NEW_MASTER_IP=$1 # Orchestrator passes the new master's IP as the first argument
VIP_ADDRESS="192.168.1.100" # Your floating VIP
echo "New master detected: $NEW_MASTER_IP. Moving VIP $VIP_ADDRESS."
# Example: Using a custom script to manage VIP (e.g., via cloud provider API or keepalived config update)
# This is highly dependent on your infrastructure.
# For Keepalived, you might need to trigger a re-sync or re-configuration.
# For cloud providers, you'd use their API to update the floating IP.
# Example for a hypothetical cloud API call:
# curl -X POST "https://api.yourcloud.com/v1/floatingips/$VIP_ADDRESS/assign" -d "instance_id=$(hostname -f)"
# Example for updating Keepalived config and reloading:
# sed -i "s/virtual_ipaddress \{ 1 \}.*/virtual_ipaddress \{ 1 \} $NEW_MASTER_IP\/32 dev eth0;/g" /etc/keepalived/keepalived.conf
# systemctl reload keepalived
echo "VIP update process initiated."
exit 0
Ensure the script has execute permissions (`chmod +x /usr/local/bin/post_failover_hook.sh`) and that Orchestrator is configured to run it.
Option 2: DNS-based Failover
Use a DNS service that supports health checks and automatic record updates. Your application connects to a DNS name (e.g., `mysql.your-shopify-app.com`). Orchestrator can update the DNS A record to point to the new primary’s IP address upon failover. This requires integrating Orchestrator with your DNS provider’s API.
A script for DNS updates would involve using `dig` or `nsupdate` with your DNS provider’s API. This is often more complex due to API authentication and rate limiting.
OVH Specific Considerations and Monitoring
When deploying on OVH Public Cloud, leverage their network features.
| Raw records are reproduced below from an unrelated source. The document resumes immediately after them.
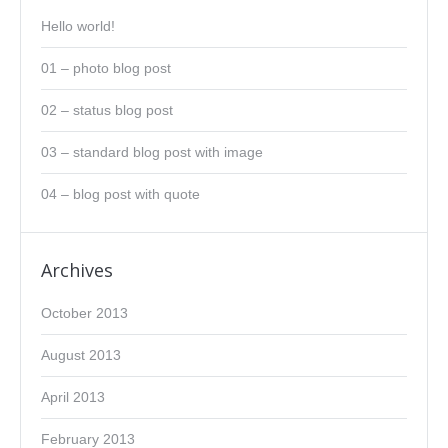
Hello world!
01 – photo blog post
02 – status blog post
03 – standard blog post with image
04 – blog post with quote
Archives
October 2013
August 2013
April 2013
February 2013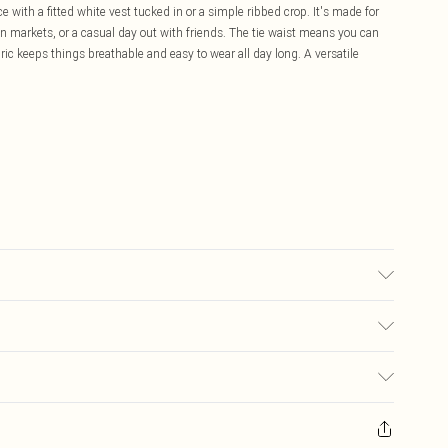
e with a fitted white vest tucked in or a simple ribbed crop. It's made for
 markets, or a casual day out with friends. The tie waist means you can
bric keeps things breathable and easy to wear all day long. A versatile
 transfer.
£5.99
ay you receive it, to send something back.
£3.99
sks, cosmetics, pierced jewellery, adult toys and swimwear or lingerie if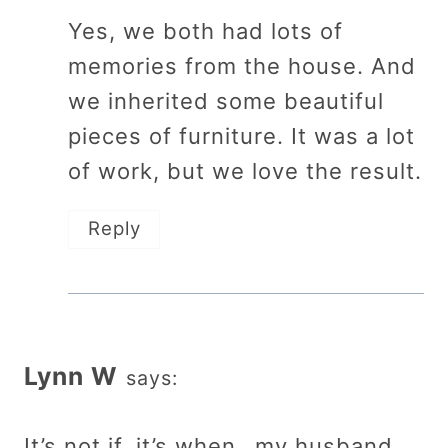
Yes, we both had lots of
memories from the house. And
we inherited some beautiful
pieces of furniture. It was a lot
of work, but we love the result.
Reply
Lynn W
says:
It’s not if, it’s when…my husband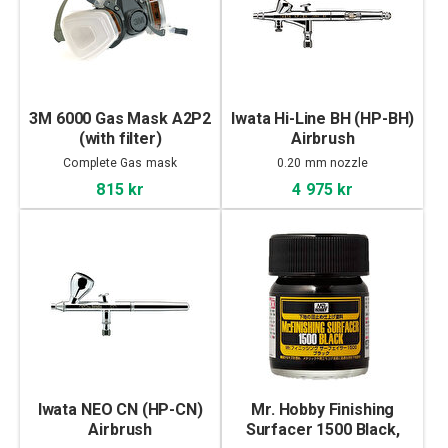
3M 6000 Gas Mask A2P2
Iwata Hi-Line BH (HP-BH)
(with filter)
Airbrush
Complete Gas mask
0.20 mm nozzle
815 kr
4 975 kr
Iwata NEO CN (HP-CN)
Mr. Hobby Finishing
Airbrush
Surfacer 1500 Black,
Ensure your MySQL instances are in the same region and availability zone for low latency, but consider cross-zone or cross-region replicas for disaster recovery. Use OVH’s load balancers or internal network configurations to manage access to the VIP or DNS endpoint.
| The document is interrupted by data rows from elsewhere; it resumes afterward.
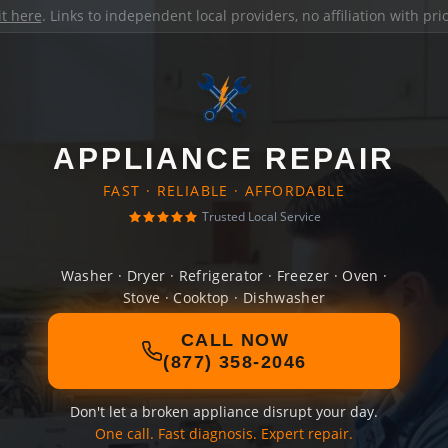
it here
. Links to independent local providers, no affiliation with pr
APPLIANCE REPAIR
FAST · RELIABLE · AFFORDABLE
Trusted Local Service
Washer · Dryer · Refrigerator · Freezer · Oven ·
Stove · Cooktop · Dishwasher
CALL NOW
(877) 358-2046
Don't let a broken appliance disrupt your day.
One call. Fast diagnosis. Expert repair.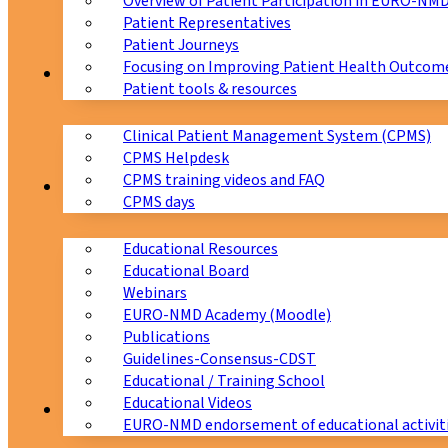
Overview of Patient Participation in EURO-NM
Patient Representatives
Patient Journeys
Focusing on Improving Patient Health Outcome
CPMS
Patient tools & resources
Clinical Patient Management System (CPMS)
CPMS Helpdesk
CPMS training videos and FAQ
Education
CPMS days
Educational Resources
Educational Board
Webinars
EURO-NMD Academy (Moodle)
Publications
Guidelines-Consensus-CDST
Educational / Training School
Educational Videos
Collaborations
EURO-NMD endorsement of educational activit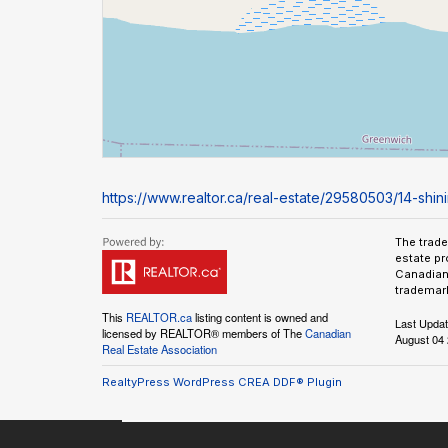
https://www.realtor.ca/real-estate/29580503/14-sh
The trad
estate pr
Canadian 
trademark
This
REALTOR.ca
listing content is owned and
Last Upda
licensed by REALTOR® members of The
Canadian
August 04 
Real Estate Association
RealtyPress WordPress CREA DDF® Plugin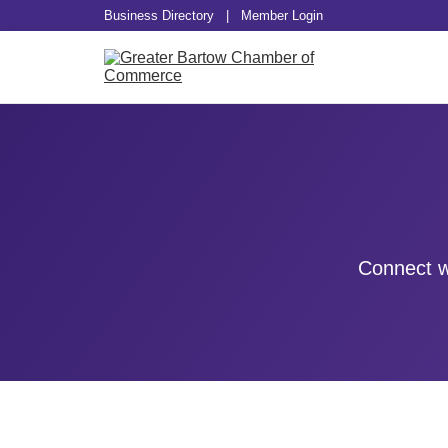
Business Directory
|
Member Login
Connect w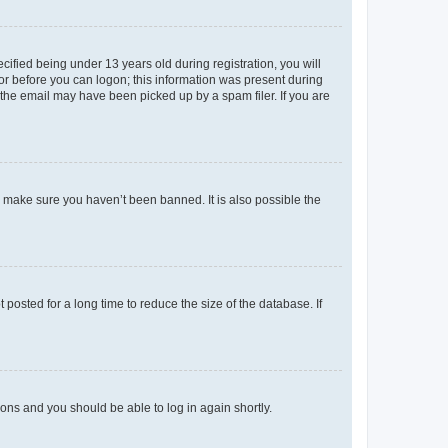
fied being under 13 years old during registration, you will
tor before you can logon; this information was present during
r the email may have been picked up by a spam filer. If you are
o make sure you haven’t been banned. It is also possible the
osted for a long time to reduce the size of the database. If
tions and you should be able to log in again shortly.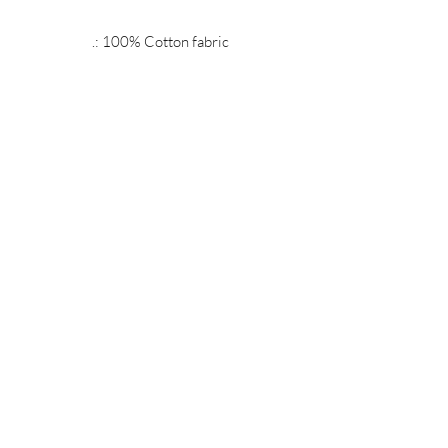
.: 100% Cotton fabric
.: Recycled plastic frame
.: High image quality and detail
.: For indoor use
MIDNIGHT OIL DESIGNS - 614
Subscribe Form
Submit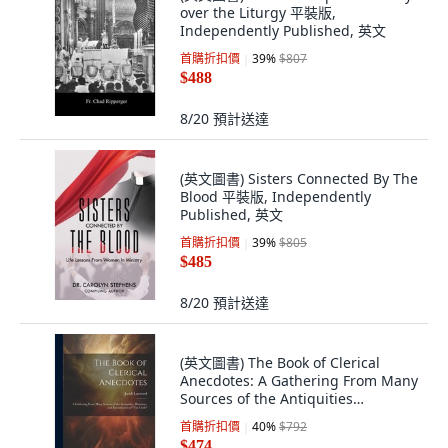
over the Liturgy 平裝版,
Independently Published, 英文
首購折扣價
39
%
$807
$488
8/20
預計送達
(英文圖書) Sisters Connected By The
Blood 平裝版, Independently
Published, 英文
首購折扣價
39
%
$805
$485
8/20
預計送達
(英文圖書) The Book of Clerical
Anecdotes: A Gathering From Many
Sources of the Antiquities
Humours an... 平裝版, Legare
首購折扣價
40
%
$792
Street Press, 英文
$474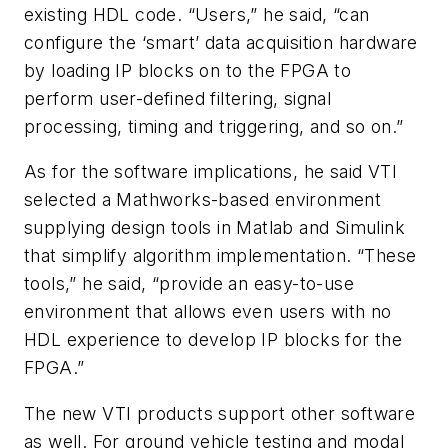
existing HDL code. “Users,” he said, “can
configure the ‘smart’ data acquisition hardware
by loading IP blocks on to the FPGA to
perform user-defined filtering, signal
processing, timing and triggering, and so on.”
As for the software implications, he said VTI
selected a Mathworks-based environment
supplying design tools in Matlab and Simulink
that simplify algorithm implementation. “These
tools,” he said, “provide an easy-to-use
environment that allows even users with no
HDL experience to develop IP blocks for the
FPGA.”
The new VTI products support other software
as well. For ground vehicle testing and modal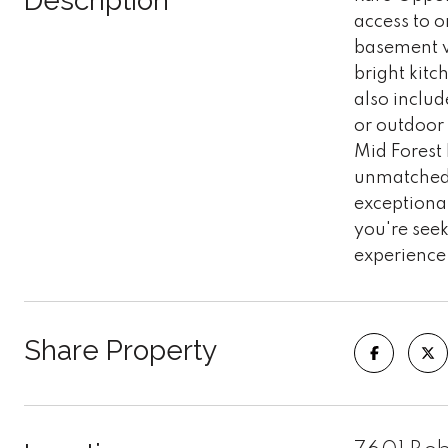
Description
access to o
basement w
bright kit
also includ
or outdoor
Mid Forest 
unmatched l
exceptional
you're seek
experience 
Share Property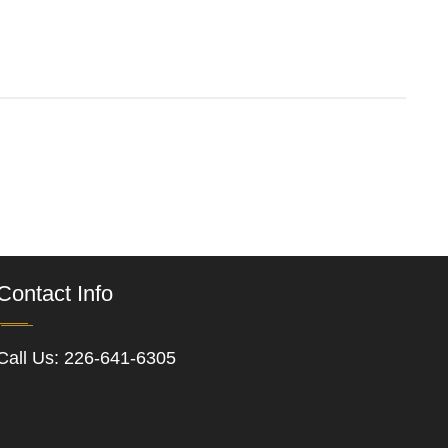
Contact Info
Call Us:
226-641-6305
Monitoring is critical. Implement comprehensive monitoring for:
- MySQL replication status (e.g., `Seconds_Behind_Master`, `Slave_IO_Running`, `Slave_SQL_Running`).
- Orchestrator health and alerts.
- Server resource utilization (CPU, RAM, Disk I/O).
- Network latency between nodes.
- Application-level connectivity to the database.
Tools like Prometheus with `mysqld_exporter` and Grafana are excellent for visualizing this data. Configure alerts for any deviations from normal operating parameters. Orchestrator itself provides alerts via email or Slack, which should be configured.
By combining robust MySQL replication, automated failover with Orchestrator, and careful application integration, you can build a highly available and resilient database layer for your Shopify deployment on OVH, minimizing downtime and protecting your business.